Cancer is a complex disease characterized by uncontrolled cell growth and the potential to spread throughout the body. While much attention focuses on cancer cells, their surrounding environment plays a significant role in tumor development and progression. This environment includes the extracellular matrix (ECM), a complex network of molecules that influences how tumors grow, survive, and spread. Understanding the ECM’s involvement is important in cancer research.
Understanding the Extracellular Matrix
The extracellular matrix (ECM) is a non-cellular network of macromolecules and minerals that provides structural and biochemical support to cells in tissues and organs. This network is composed of fibrous proteins like collagen and elastin, along with proteoglycans and glycoproteins such as fibronectin and laminin. Collagen provides tensile strength and structural support to tissues. Elastin allows tissues to stretch and recoil, providing flexibility.
Proteoglycans consist of a core protein linked to glycosaminoglycan chains, forming a gel-like matrix that retains a large amount of water. This property contributes to tissue hydration, lubrication, and shock absorption. Glycoproteins like fibronectin and laminin are integral, connecting cells to collagen fibers and facilitating cell movement and adhesion within the ECM. In healthy tissues, the ECM is highly organized and undergoes remodeling, maintaining tissue homeostasis.
The Matrix’s Role in Cancer Progression
In a cancerous environment, the extracellular matrix undergoes alterations that contribute to tumor growth, survival, and local invasion. The ECM in tumors often becomes stiffer and more disorganized compared to healthy tissue, promoting increased cell proliferation and survival. ECM stiffness can activate signaling pathways that drive uncontrolled cancer cell growth.
The composition of the ECM also changes in tumors, with increased deposition of certain matrix components. These changes promote angiogenesis, the formation of new blood vessels necessary to supply the tumor with nutrients and oxygen. The altered matrix can also protect cancer cells from programmed cell death, making them more resistant to therapies. Physical and chemical cues from the ECM are sensed by cell receptors, influencing cellular proliferation and differentiation.
How the Matrix Aids Cancer Spread
The extracellular matrix plays a role in metastasis, the process by which cancer cells spread from the primary tumor to distant sites. The altered ECM provides pathways and signals that facilitate the detachment of cancer cells from the primary tumor. Cancer cells can then invade surrounding healthy tissues, breaking through the basement membrane.

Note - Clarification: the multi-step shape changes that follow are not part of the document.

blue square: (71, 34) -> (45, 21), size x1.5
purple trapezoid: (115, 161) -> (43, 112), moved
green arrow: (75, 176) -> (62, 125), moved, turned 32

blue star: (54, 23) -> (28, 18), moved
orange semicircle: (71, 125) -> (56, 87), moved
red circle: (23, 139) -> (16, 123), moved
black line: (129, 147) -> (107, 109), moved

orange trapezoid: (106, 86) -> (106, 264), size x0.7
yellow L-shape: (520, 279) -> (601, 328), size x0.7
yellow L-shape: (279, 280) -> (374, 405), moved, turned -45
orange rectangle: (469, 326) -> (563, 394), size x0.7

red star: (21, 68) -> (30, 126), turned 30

Once detached, cancer cells navigate through the interstitial matrix, guided by changes in matrix stiffness and composition, to reach blood vessels or lymphatic vessels. This process of entering the circulatory or lymphatic system is known as intravasation. The matrix can also provide survival signals that help cancer cells withstand transit through the bloodstream or lymphatic system. Upon reaching a distant site, the ECM at that location can facilitate extravasation, where cancer cells exit the vessels and establish new tumors.
The Matrix as a Target for Cancer Therapies
Scientists and clinicians are exploring ways to target the extracellular matrix to combat cancer, recognizing its influence on tumor behavior. One therapeutic strategy involves developing drugs that aim to break down specific ECM components, such as collagen, to reduce tumor stiffness and inhibit its growth. This approach can also make tumors more accessible to traditional chemotherapy drugs, allowing them to penetrate the tumor more effectively.

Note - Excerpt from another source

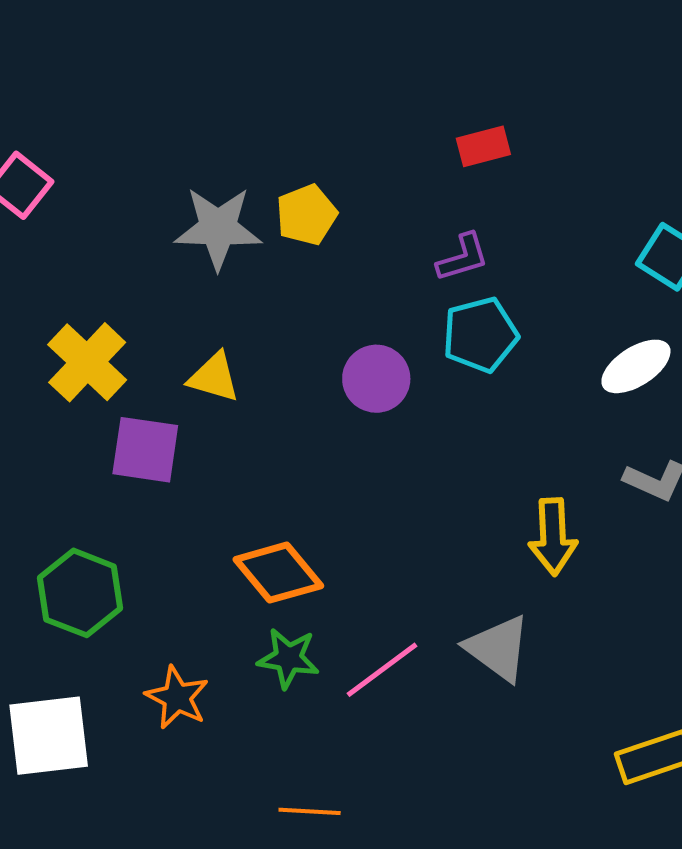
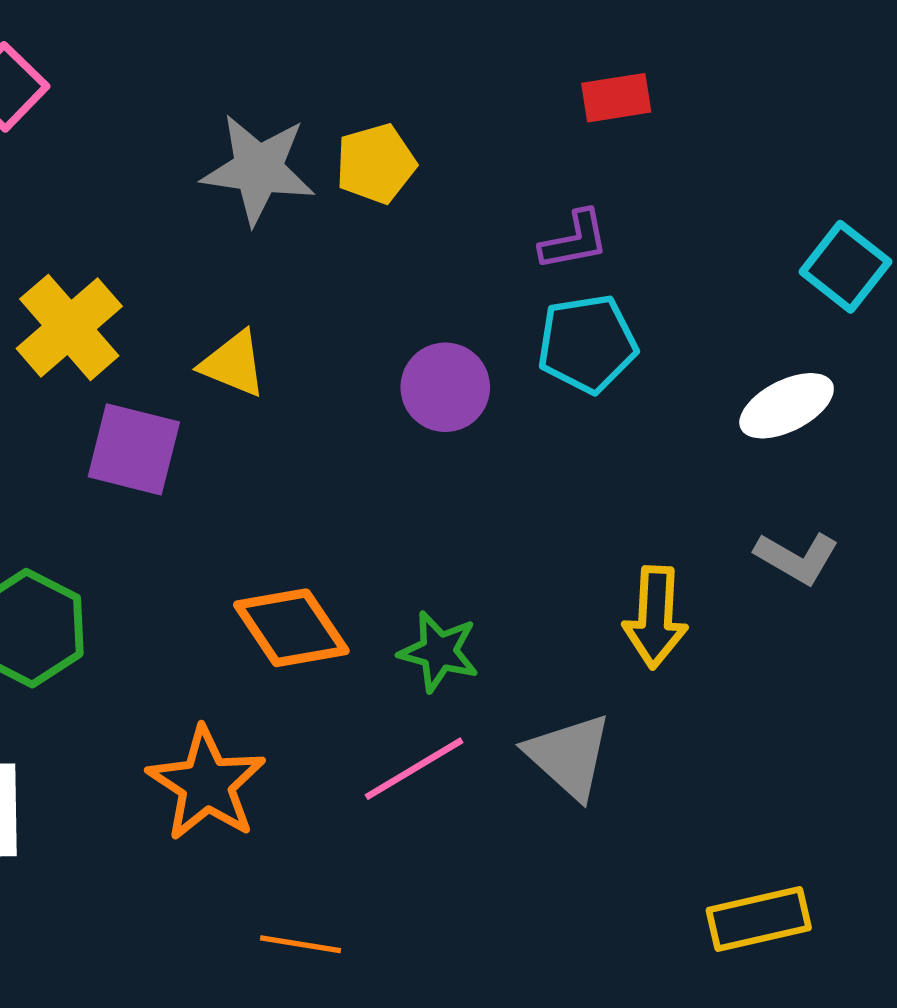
green star: (288, 658) -> (439, 652), moved
orange star: (177, 697) -> (207, 784), moved, size x1.4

Other approaches focus on reducing ECM stiffness or blocking the interactions between cancer cells and the matrix. Some therapies aim to disrupt the binding of integrins, cell surface receptors that connect cancer cells to the ECM, thereby inhibiting cell migration and invasion. By modifying the ECM, these therapies seek to prevent cancer cells from spreading to distant sites, a major cause of cancer-related deaths. The rationale behind these strategies is to disrupt the supportive and enabling environment that the ECM provides for tumor progression and metastasis.